Turnstone Operating System
Loading...
Searching...
No Matches
Hypervisor

Turnstone OS has internal hypervisor which uses VMX.

VMX requires two main structures which 4096 bytes. One is for VMON and other is for VMCS. VMON structure intialized for every cpu core. For each vm we should initilize VMCS structure. This structure only can be editted or read by

vmwrite

and

vmread

Each field of VMCS has key. You can find keys at hypervisor_macros.h

Lifecycle of a VM

VM lifecycle is like that:

  1. Create VMCS
  2. Load VMCS
  3. VMLAUNCH
  4. VM exits with some reason
  5. VMRESUME or VMLAUNCH
  6. Repeats with step 4

Firstly step 5 is tricky. vmlaunch and vmresume performs same event with a little difference. If VMCS structure is dirty, we need vmresume, otherwise we do vmlaunch At step 5 we firstly perform vmresume, if it fails we check the reason. If reason code is 5 which means vmlaunch required, then we perform a vmlaunch. If vmlaunch is also failed, we kill vm task.
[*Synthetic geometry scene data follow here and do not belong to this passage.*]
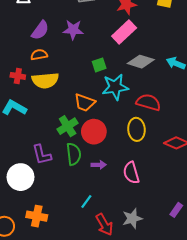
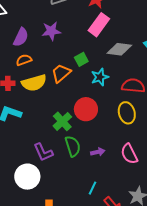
cyan star: (115, 87) -> (100, 77), size x0.7
orange trapezoid: (85, 102) -> (61, 73), moved, turned 130
red circle: (94, 132) -> (86, 109), moved

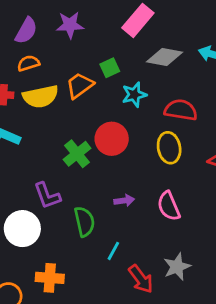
green semicircle: (73, 146) -> (84, 222), moved

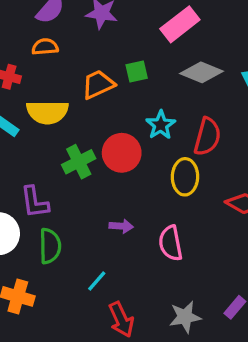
cyan star: (134, 95) -> (161, 125), moved, turned -30
yellow semicircle: (41, 97) -> (47, 112), moved
red semicircle: (181, 110) -> (207, 137), turned 84
green semicircle: (84, 222) -> (50, 246), moved
gray star: (177, 267) -> (185, 317), moved

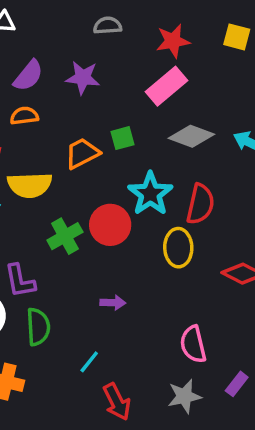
cyan star: (161, 125) -> (150, 194), size x1.4
pink semicircle: (171, 243) -> (193, 344), moved

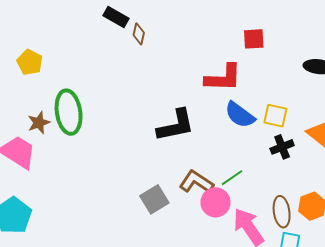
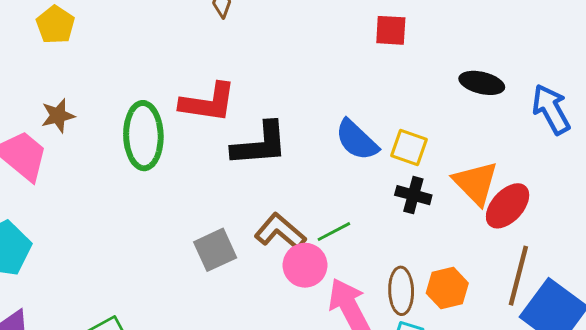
red L-shape: (223, 78) -> (208, 102), moved
green ellipse: (69, 112) -> (143, 136), moved
black cross: (282, 147) -> (413, 195), turned 30

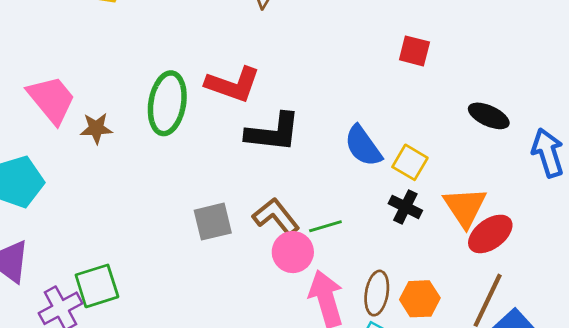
brown star: (58, 116) -> (96, 128), moved

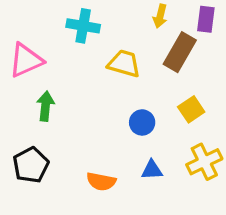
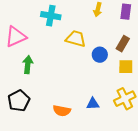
brown rectangle: (180, 52) -> (123, 44), moved, size x0.7
yellow square: (191, 109) -> (126, 67), moved, turned 35
blue circle: (142, 122) -> (100, 55), moved

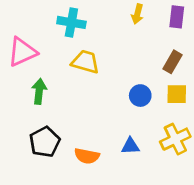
yellow trapezoid: (76, 39) -> (85, 62), moved
blue circle: (100, 55) -> (140, 96), moved
black pentagon: (19, 101) -> (45, 142), moved

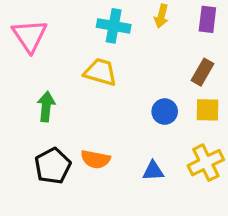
cyan cross: (71, 22) -> (114, 26), moved
pink triangle: (22, 52) -> (30, 36), moved, turned -40
orange semicircle: (87, 156) -> (96, 159), moved

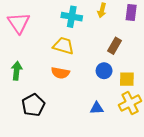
brown rectangle: (203, 72) -> (114, 46), moved
green arrow: (46, 107) -> (17, 71), moved
yellow square: (207, 110) -> (127, 79), moved
orange semicircle: (96, 159) -> (60, 73), moved

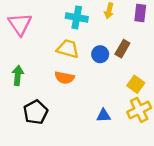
blue circle: (104, 71) -> (100, 54), moved
yellow square: (127, 79) -> (136, 84), turned 35

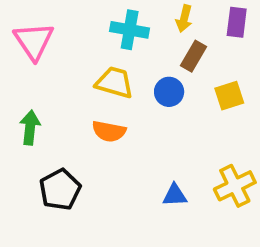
brown rectangle: (122, 49) -> (193, 56), moved
yellow square: (136, 84) -> (229, 96), moved, turned 36

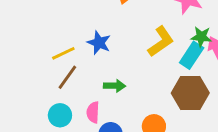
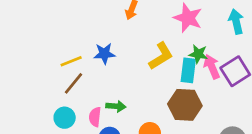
blue star: (99, 43) -> (104, 54), turned -30
cyan rectangle: (192, 55) -> (188, 70), turned -30
green arrow: (114, 86) -> (116, 106), moved

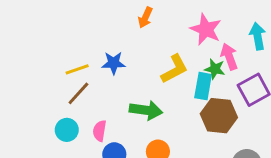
pink arrow: (212, 67) -> (229, 57), moved
brown hexagon: (185, 105) -> (219, 116), moved
green arrow: (116, 106) -> (146, 110), moved, size x1.5

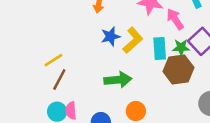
blue star: (114, 63) -> (111, 36), moved
green star: (215, 69) -> (181, 47), moved
pink semicircle: (100, 131) -> (71, 111), moved

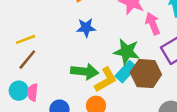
yellow L-shape: (133, 40) -> (106, 80), moved
green star: (181, 47) -> (127, 52), moved, size x1.5
cyan rectangle: (160, 49) -> (126, 72), moved, turned 35

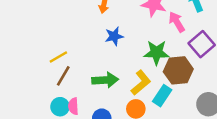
green arrow: (85, 72) -> (105, 80), moved
cyan rectangle: (126, 72) -> (162, 96), moved

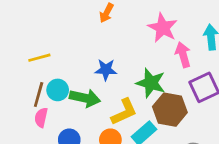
blue star: (114, 36) -> (106, 70), moved
brown line: (63, 76) -> (39, 94), moved, turned -30
cyan circle: (60, 107) -> (58, 90), moved

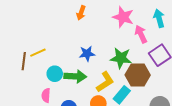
brown line: (39, 94) -> (24, 61), moved

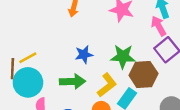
pink arrow: (141, 34) -> (159, 26), moved
cyan circle: (55, 74) -> (28, 82), moved, size x1.6

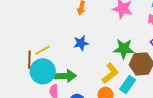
blue star: (84, 55) -> (81, 43), moved
green arrow: (72, 81) -> (65, 76), moved

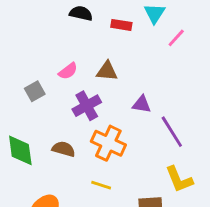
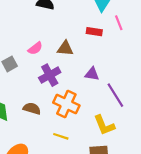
red rectangle: (121, 25) -> (94, 32), moved
pink line: (176, 38) -> (119, 23), turned -64
yellow L-shape: (179, 179) -> (104, 125), moved

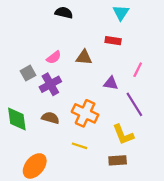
pink line: (119, 23) -> (138, 70), moved, turned 48
purple cross: (50, 75) -> (50, 84), moved

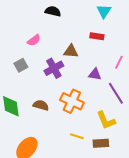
pink semicircle: (54, 57) -> (34, 40), moved
purple cross: (50, 84) -> (54, 68), moved
yellow line: (79, 146) -> (77, 136), moved

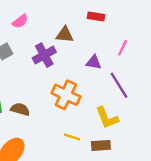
brown semicircle: (41, 105) -> (20, 109), moved

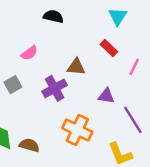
red rectangle: (96, 16) -> (109, 48), turned 35
pink line: (123, 48) -> (134, 67), moved

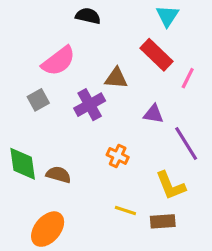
red rectangle: (109, 48) -> (157, 55), size x1.5
pink semicircle: (29, 53) -> (58, 61), size x1.6
orange cross: (77, 130) -> (118, 156), size x0.6

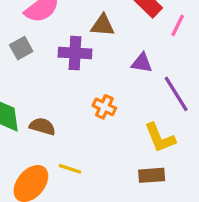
purple cross: (90, 105) -> (75, 53), turned 32
yellow line: (125, 210) -> (70, 169), moved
Let's return step 1. The most difficult operation and most important one. Creating and filling VMCS structure. This structure has 3 main parts.

VMCS Structure

  1. Host state
  2. Guest state
  3. Control values

Host state is the most simple one. When vmexit occurs, it is about how will be cpu's several registers. We fill control registers, segment values, gdt, idt and tss values. Also when vmexit occurs, a new code will be called with given address and stack pointer. vmlaunch and vmresume cancels this method's execution and if a new vm exit occurs, the method called as new (rip and rsp always same as vmcs structure.).
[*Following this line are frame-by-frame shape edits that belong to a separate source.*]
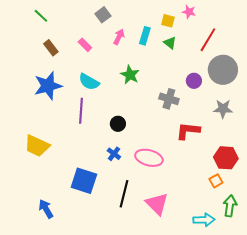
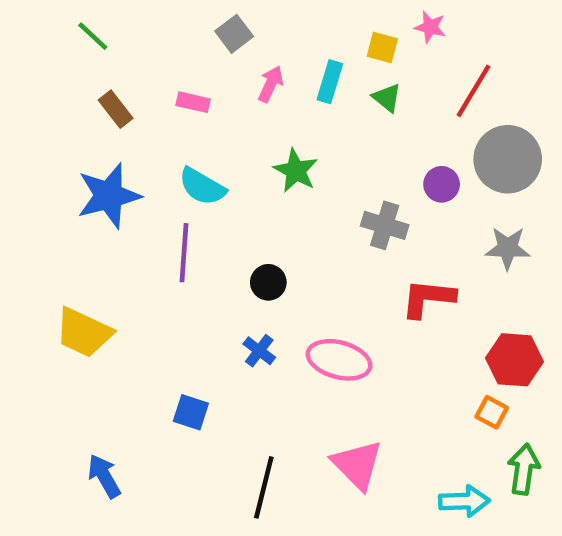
pink rectangle: (85, 45) -> (193, 102), turned -32
blue square: (84, 181) -> (191, 412), size x0.6
orange square: (216, 181) -> (492, 412), turned -32
black line: (124, 194) -> (264, 487), moved

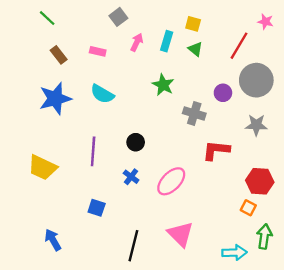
pink star: (430, 27) -> (265, 22), moved
green star: (296, 171) -> (163, 85), moved
purple line: (184, 253) -> (93, 151), moved
pink ellipse: (339, 360) -> (171, 181), turned -60

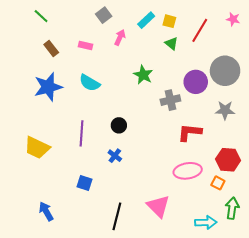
cyan rectangle: (167, 41) -> (146, 20), moved, turned 30
red line: (239, 46) -> (200, 30), moved
purple circle: (223, 93) -> (196, 82), size x1.5
gray cross: (194, 113) -> (170, 100), turned -30
pink ellipse: (171, 181) -> (188, 171), moved, turned 36

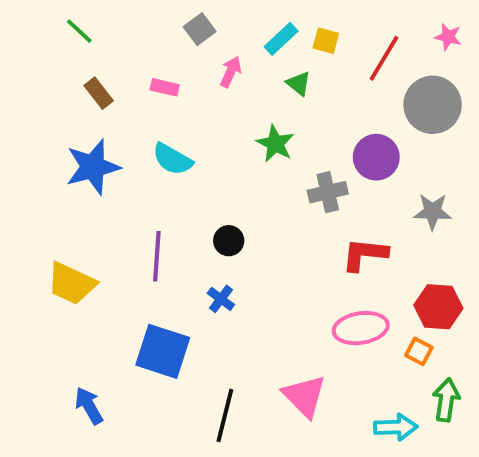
green triangle: (171, 43) -> (299, 83), moved
gray circle: (225, 71) -> (433, 105), moved
blue square: (85, 183) -> (163, 351), size x1.8

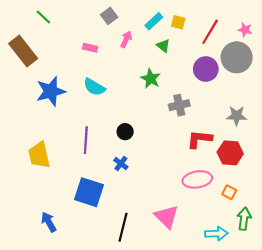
pink star: (448, 37) -> (245, 30), moved
brown rectangle: (99, 93) -> (23, 51), moved, size x1.8
purple circle: (376, 157) -> (206, 69), moved
yellow trapezoid: (71, 283) -> (39, 155), turned 52
red hexagon: (438, 307) -> (230, 153), moved

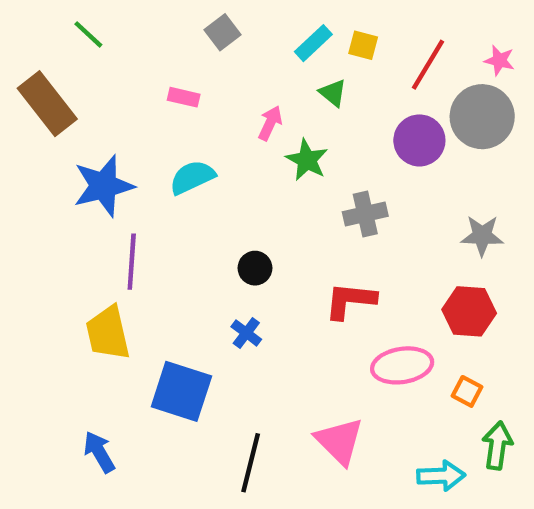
pink arrow: (126, 39) -> (270, 123), moved
cyan semicircle: (94, 87) -> (192, 177), turned 125
red L-shape: (199, 139) -> (350, 301), moved
purple line: (86, 140) -> (132, 262), moved
yellow trapezoid: (39, 155) -> (108, 333), moved

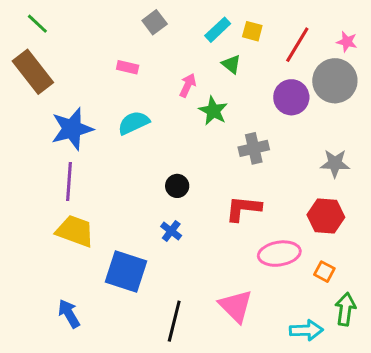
green line: (88, 34) -> (37, 24), moved
purple line: (132, 262) -> (69, 181), moved
yellow trapezoid: (108, 333) -> (75, 231), turned 123

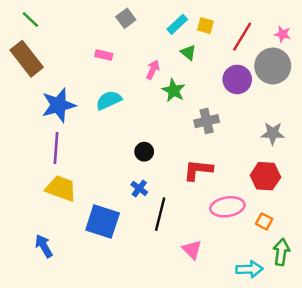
pink triangle: (236, 306) -> (192, 250), size x0.7
blue arrow: (69, 314) -> (44, 246), moved
black line: (174, 321) -> (160, 214), moved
Guest state is very interesting than host state. We can do two diffrent things during filling. We can create a new booted machine, or we can run a program inside vm. It will be detailed at control values however we can give some details. VMX uses EPT which is likely a page table with small diffrences. With EPT, we map a physical memory into VMCS. So this area can be all or partial physical memory with identical mapping and guest cr3 register can be same as physical (real) cr3 value. Also if we build EPT cleverly and create page tables, we can also directly start our VM in long mode with empty memory.

The main difficulty of system emulations depends on virtualization of hardware. When a vm starts also there is no bios (legacy or uefi). We should write virtual hardware code and PIO and MMIO emulations. It is not difficult. We can create EPT misconfigurations (which will be explained detailed) and on vmexit we can handle this misconfigurations for emulating virtual hardwares. What we can do is releated only with our imaginations.

Now let's talk about control values. Generally this values about how vmexit occurs, and memory. We fill io bitmap, which events creates vmexit, create and set EPT and also set VCPU id which is really helpfull for TLB. Also control values needs several 4096 bytes areas. 2 area for io bitmap and each for vm entry and vm exit msrs.

We can fill this values with help of physical cpu's properties. We can not set or clean each field's bits. There are several msrs to verify values. If we don't obey them, vmlauch/vmresume/vmptrld will failed with error code 7.

EPT

Like a page table structure, but maps vm memory regions into physical ram. It can have holes or misconfigurated regions for MMIO. Also EPT can be lazy created. All about imaginations. Espacially about not consume physical memory. If the code which is running inside VM never access a memory region, why we should allocate it on physical ram? There is two error of EPT misconfiguration and violation. Some situations they are real problems. However we can do this errors intentionally and we can handle and resume our vm.

However playing over EPT should be performed carefully. We can expose a physical memory which is used by something can be corrupted by vm.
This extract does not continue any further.